To fix this issue, we must have a numeric representation of the categorical variable. One way to do this is to have a column representing each group in the category.

For each column, the values will be 1 or 0 where 1 represents the inclusion of the group and 0 represents the exclusion.
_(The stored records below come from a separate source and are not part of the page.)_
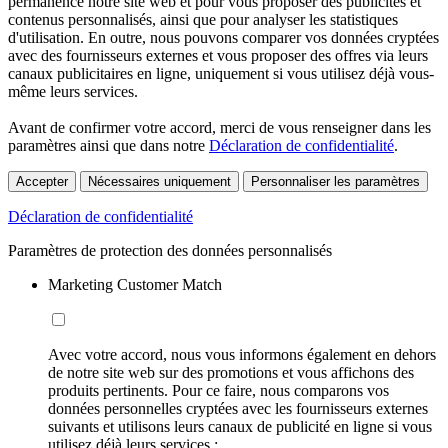
permanence notre site web et pour vous proposer des publicités et
contenus personnalisés, ainsi que pour analyser les statistiques
d'utilisation. En outre, nous pouvons comparer vos données cryptées
avec des fournisseurs externes et vous proposer des offres via leurs
canaux publicitaires en ligne, uniquement si vous utilisez déjà vous-
même leurs services.
Avant de confirmer votre accord, merci de vous renseigner dans les
paramètres ainsi que dans notre
Déclaration de confidentialité
.
Accepter
Nécessaires uniquement
Personnaliser les paramètres
Déclaration de confidentialité
Paramètres de protection des données personnalisés
Marketing Customer Match
Avec votre accord, nous vous informons également en dehors
de notre site web sur des promotions et vous affichons des
produits pertinents. Pour ce faire, nous comparons vos
données personnelles cryptées avec les fournisseurs externes
suivants et utilisons leurs canaux de publicité en ligne si vous
utilisez déjà leurs services :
This transformation is called one hot encoding.

You do not have to do this manually, the Python Pandas module has a function that called `get_dummies()` which does one hot encoding.

Here I'm using SciKit Learn's `OneHotEncoder` to do the same thing.

In [41]:
enc = OneHotEncoder(handle_unknown='ignore', sparse_output=False)
enc_data = enc.fit_transform(df[['Car']])

categories = enc.categories_

feture_names = [f'Car_{category}' for category in categories[0]]

df = pd.concat([pd.DataFrame(enc_data, columns=feture_names), df.drop(['Car', 'Model'], axis=1)], axis=1)
df

Unnamed: 0,Car_Audi,Car_BMW,Car_Fiat,Car_Ford,Car_Honda,Car_Hundai,Car_Hyundai,Car_Mazda,Car_Mercedes,Car_Mini,Car_Mitsubishi,Car_Opel,Car_Skoda,Car_Suzuki,Car_Toyoty,Car_VW,Car_Volvo,Volume,Weight,CO2
0,0.0,0.0,0.0,0.0,0.0,0.0,0.0,0.0,0.0,0.0,0.0,0.0,0.0,0.0,1.0,0.0,0.0,1000,790,99
1,0.0,0.0,0.0,0.0,0.0,0.0,0.0,0.0,0.0,0.0,1.0,0.0,0.0,0.0,0.0,0.0,0.0,1200,1160,95
2,0.0,0.0,0.0,0.0,0.0,0.0,0.0,0.0,0.0,0.0,0.0,0.0,1.0,0.0,0.0,0.0,0.0,1000,929,95
3,0.0,0.0,1.0,0.0,0.0,0.0,0.0,0.0,0.0,0.0,0.0,0.0,0.0,0.0,0.0,0.0,0.0,900,865,90
4,0.0,0.0,0.0,0.0,0.0,0.0,0.0,0.0,0.0,1.0,0.0,0.0,0.0,0.0,0.0,0.0,0.0,1500,1140,105
5,0.0,0.0,0.0,0.0,0.0,0.0,0.0,0.0,0.0,0.0,0.0,0.0,0.0,0.0,0.0,1.0,0.0,1000,929,105
6,0.0,0.0,0.0,0.0,0.0,0.0,0.0,0.0,0.0,0.0,0.0,0.0,1.0,0.0,0.0,0.0,0.0,1400,1109,90
7,0.0,0.0,0.0,0.0,0.0,0.0,0.0,0.0,1.0,0.0,0.0,0.0,0.0,0.0,0.0,0.0,0.0,1500,1365,92
8,0.0,0.0,0.0,1.0,0.0,0.0,0.0,0.0,0.0,0.0,0.0,0.0,0.0,0.0,0.0,0.0,0.0,1500,1112,98
9,1.0,0.0,0.0,0.0,0.0,0.0,0.0,0.0,0.0,0.0,0.0,0.0,0.0,0.0,0.0,0.0,0.0,1600,1150,99


## Predict CO2
We can use this additional information alongside the volume and weight to predict CO2

In [91]:
X = df.drop(['CO2'], axis=1)
y = df['CO2']

In [92]:
pipeline = Pipeline([
    ('scaler', StandardScaler()),
    ('l_reg', LinearRegression())
])

In [93]:
pipeline.fit(X.values, y.values)

Finally we can predict the CO2 emissions based on the car's weight, volume, and manufacturer.

In [98]:
##predict the CO2 emission of a VW where the weight is 2300kg, and the volume is 1300cm3:
predictedCO2 = pipeline.predict([[0, 0, 0, 0, 0, 0, 0, 0, 0, 0, 0, 0, 0, 0, 0, 1, 0, 1300, 2300]])

In [104]:
predictedCO2, pipeline['l_reg'].coef_

(array([122.65107203]),
 array([-0.22198006,  0.43700382, -0.02688432, -0.3999056 , -1.23991712,
        -0.87580315,  0.91002911, -0.67073278, -0.50590307,  0.9337549 ,
        -0.23173598, -0.74704008, -0.41164575,  0.87948196,  1.41186994,
         2.15577401,  0.20355378,  3.98855386,  2.53037811]))

We now have a coefficient for the volume, the weight, and each car brand in the dataset.